The spot was 28 miles northeast of White River, Ontario. There didn’t seem to be any way to get in there other than bushwhacking, so the following season, Hall and his buddy, Jack Harmon, canoed their way up into that valley. They spent two days in there, but while they saw plenty of humongous moose tracks, and even spooked a big bull that went thrashing through the timber with its antlers clunking against the trees like cast-iron pans, they both went home empty-handed.

The following season, Hall went back. This time with a new hunting partner, Hank Colstock, whom he recruited while getting a haircut.
“I told my barber about the trip. He finished cutting my hair and said, ‘Ed, I’ll go hunting with you,’” Hall says.
Big Bull Energy
The third week of the season, the pair flew into a lake that hadn’t been touched by other hunters, shaved off a portage, and headed back into the wilderness.
“We had to canoe upstream, portage a mile with no trail, and cut our own path through that valley. I said to Hank, ‘I’m not going to shoot a moose unless I can hang it on the wall.’”

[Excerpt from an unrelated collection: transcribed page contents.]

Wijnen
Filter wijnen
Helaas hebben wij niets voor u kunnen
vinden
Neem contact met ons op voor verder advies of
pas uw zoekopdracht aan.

It wasn’t just talk. Hall and his wife Doris had built their Eaton Rapids home the year before, in 1969, and installed a 12-foot vaulted ceiling in the family room. It would be the perfect place to hang a big bull.
That chance came early on their second morning in the valley.

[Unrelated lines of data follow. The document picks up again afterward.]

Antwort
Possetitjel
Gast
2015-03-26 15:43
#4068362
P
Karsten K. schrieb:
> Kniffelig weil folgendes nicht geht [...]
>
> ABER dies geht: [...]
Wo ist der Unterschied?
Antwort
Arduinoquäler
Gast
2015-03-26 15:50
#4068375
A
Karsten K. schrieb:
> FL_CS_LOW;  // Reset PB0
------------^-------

“We’d only paddled a few minutes that morning when I stood up in the front of the canoe to look over the willow brush and marsh grass,” Hall remembers.
“There was a big bull just standing there with its head down. The wind was blowing straight from him to us. He couldn’t smell us. Hank put me on shore,” Hall recalls. “I raised my rifle. He was a hundred yards away. Down he went.”
But this wasn’t just any moose. When Hall and Colstock skinned the animal, they found he’d been badly injured in a fight with another bull.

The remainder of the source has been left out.